- PROVIDED DATA
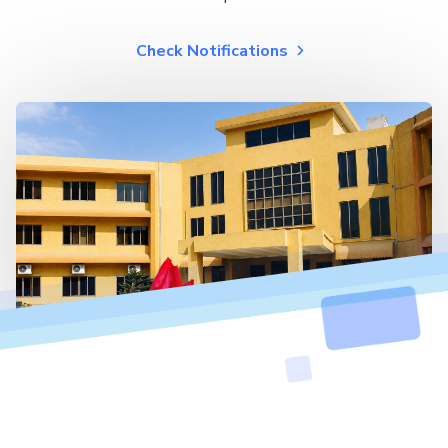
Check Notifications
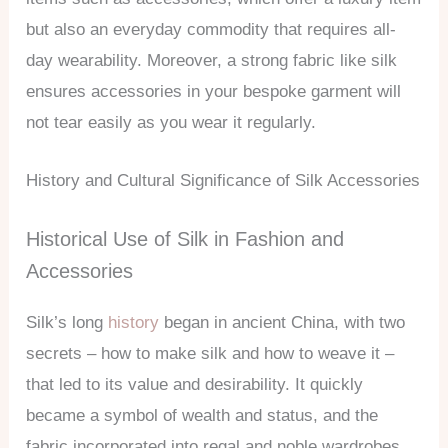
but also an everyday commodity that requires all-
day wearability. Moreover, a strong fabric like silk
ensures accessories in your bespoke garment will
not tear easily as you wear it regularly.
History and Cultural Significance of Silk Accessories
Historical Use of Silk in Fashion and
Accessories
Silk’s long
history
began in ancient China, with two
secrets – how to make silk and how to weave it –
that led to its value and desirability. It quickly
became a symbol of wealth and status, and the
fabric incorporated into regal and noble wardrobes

* * *

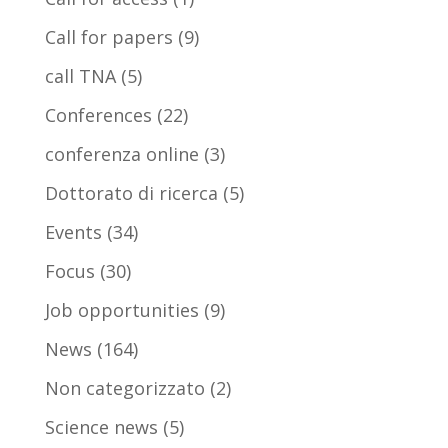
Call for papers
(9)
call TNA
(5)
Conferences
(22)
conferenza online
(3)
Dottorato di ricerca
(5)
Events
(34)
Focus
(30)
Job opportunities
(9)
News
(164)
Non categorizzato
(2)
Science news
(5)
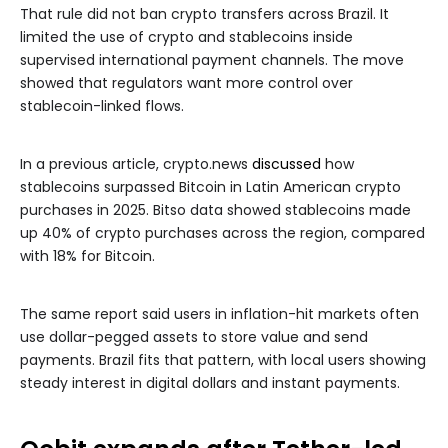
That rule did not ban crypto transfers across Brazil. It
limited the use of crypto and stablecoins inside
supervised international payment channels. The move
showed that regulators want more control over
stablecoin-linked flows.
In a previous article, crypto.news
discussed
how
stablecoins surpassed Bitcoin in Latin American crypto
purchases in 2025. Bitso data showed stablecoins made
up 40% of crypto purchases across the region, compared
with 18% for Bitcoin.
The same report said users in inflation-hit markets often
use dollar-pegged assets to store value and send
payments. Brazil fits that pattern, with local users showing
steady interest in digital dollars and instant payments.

==

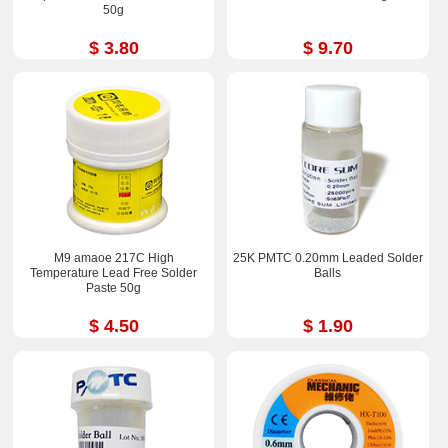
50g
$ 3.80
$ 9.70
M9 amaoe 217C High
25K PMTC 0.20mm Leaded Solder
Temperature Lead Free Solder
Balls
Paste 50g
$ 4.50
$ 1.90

- WHAT TO WORK ON
Only one stretch of the entries above is wanted: the lines from the one containing "supervised international payment" through the one containing "stablecoins surpassed Bitcoin". Please reproduce it exactly.

- OUTPUT OF THE TASK
supervised international payment channels. The move
showed that regulators want more control over
stablecoin-linked flows.
In a previous article, crypto.news
discussed
how
stablecoins surpassed Bitcoin in Latin American crypto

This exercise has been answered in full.